The Fat Man in History aka Exotic Pleasures

Copyright © 1979 by Peter Carey.

The Fat Man in History

1.

His feet are sore. The emporium seems endless as he shuffles an odd-legged shuffle with the double-bed sheets under his arm. It is like a nightmare-the exit door in sight but not coming any closer, the oppressive heat, the constant swarm of bodies flowing towards him like insects drawn towards, then repelled by, a speeding vehicle.

He is sweating badly, attempting to look calm. The sheets are badly wrapped. He wrapped them himself, surprising himself with his own nerve. He took the sheets (double, because there were no singles in blue) and walked to the wrapping counter where he pulled out a length of brown paper and set to work. To an assistant looking at him queryingly he said, smiling meekly, “You don’t object?” The assistant looked away.

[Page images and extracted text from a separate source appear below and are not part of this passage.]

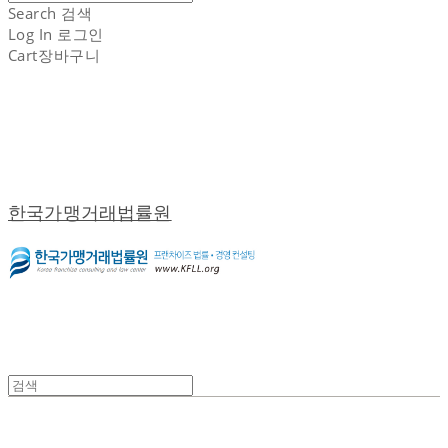
Search
검색
Log In
로그인
Cart
장바구니
한국가맹거래법률원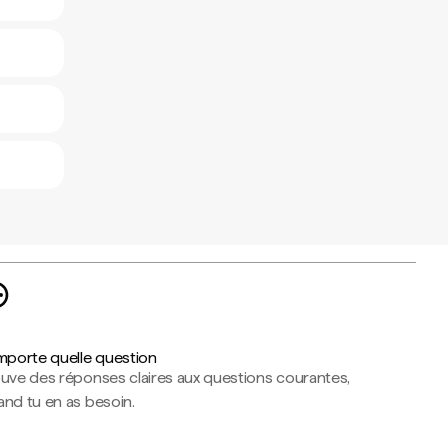
importe quelle question
ouve des réponses claires aux questions courantes,
nd tu en as besoin.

His trousers are large, floppy, and old-fashioned. Fortunately they have very large pockets and the pockets now contain several tins of smoked oysters. The smoked oysters are easy, always in big tubs outside the entrance to the self-service section. He has often wondered why they do this, why put them outside? Is it to make them easier to steal, because they are difficult to sell? Is it their way of providing for him and his friends? Is there possibly a fat man who has retained his position in the emporium? He enjoys himself with these theories, he has a love of such constructions, building ideas like card-houses, extending them until he gets dizzy and trembles at their heights.

Approaching the revolving door he hesitates, trying to judge the best way to enter the thing. The door is turning fast, spewing people into the store, last-minute shoppers. He chooses his space and moves forward, bustling to get there in time. Deidre, as tiny and bird-like as she always was, is thrown out of the revolving door, collides with him, hisses “slob” at him, and scurries into the store, leaving him with a sense of dull amazement, surprise that such a pretty face could express such fear and hatred so quickly.

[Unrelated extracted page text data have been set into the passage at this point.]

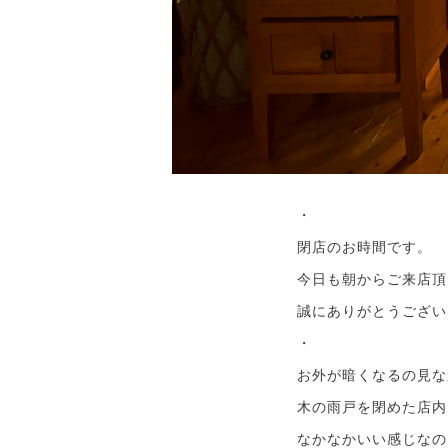
・
閉店のお時間です。
今日も朝からご来店頂
誠にありがとうござい
・
お外が暗くなるの見な
木の雨戸を閉めた店内
なかなかいい感じなの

Of course it wasn’t Deidre. But Alexander Finch reflects that it could have been. As he sadly circles inside the revolving door and walks slowly along the street he thinks how strange it is that the revolution should have produced this one idea that would affect his life so drastically: to be fat is to be an oppressor, to be greedy, to be pre-revolutionary. It is impossible to say if it arose from the people or was fed to them by the propaganda of the revolution. Certainly in the years before the revolution most fat men were either Americans, stooges for the Americans, or wealthy supporters of the Americans. But in those years the people were of a more reasonable mind and could accept the idea of fat men like Alexander Finch being against the Americans and against the old Danko regime.

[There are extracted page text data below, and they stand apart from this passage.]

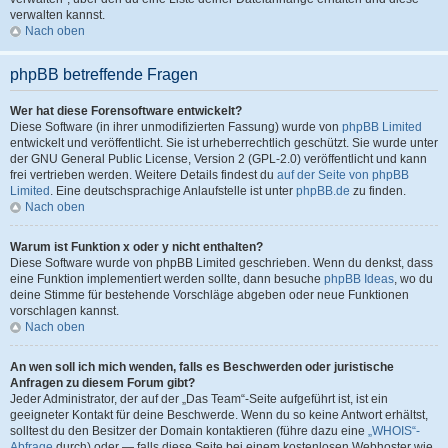
verwalten kannst.
Nach oben
phpBB betreffende Fragen
Wer hat diese Forensoftware entwickelt?
Diese Software (in ihrer unmodifizierten Fassung) wurde von
phpBB Limited
entwickelt und veröffentlicht. Sie ist urheberrechtlich geschützt. Sie wurde unter
der GNU General Public License, Version 2 (GPL-2.0) veröffentlicht und kann
frei vertrieben werden. Weitere Details findest du
auf der Seite von phpBB
Limited
. Eine deutschsprachige Anlaufstelle ist unter
phpBB.de
zu finden.
Nach oben
Warum ist Funktion x oder y nicht enthalten?
Diese Software wurde von phpBB Limited geschrieben. Wenn du denkst, dass
eine Funktion implementiert werden sollte, dann besuche
phpBB Ideas
, wo du
deine Stimme für bestehende Vorschläge abgeben oder neue Funktionen
vorschlagen kannst.
Nach oben
An wen soll ich mich wenden, falls es Beschwerden oder juristische
Anfragen zu diesem Forum gibt?
Jeder Administrator, der auf der „Das Team“-Seite aufgeführt ist, ist ein
geeigneter Kontakt für deine Beschwerde. Wenn du so keine Antwort erhältst,
solltest du den Besitzer der Domain kontaktieren (führe dazu eine
„WHOIS“-
Abfrage
durch) oder — falls diese Seite bei einem kostenlosen Webhoster wie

Alexander Finch had always thought of himself as possessing a lovable face and figure. He had not thought this from any conceit. At school they had called him “Cuddles,” and on the paper everyone called him “Teddy” or “Teddy Bear”. He had signed his cartoons “Teddy” and when he included himself in a cartoon he was always a bewildered, rotund man with a large bum, looking on the antics of the world with smiling, fatherly eyes.

But somehow, slowly, the way in which the world looked at Alexander Finch and, in consequence, the way Alexander Finch looked at himself, altered. He was forced to become a different cartoon, one of his own “Fat Americans”: grotesque, greedy, an enemy of the people.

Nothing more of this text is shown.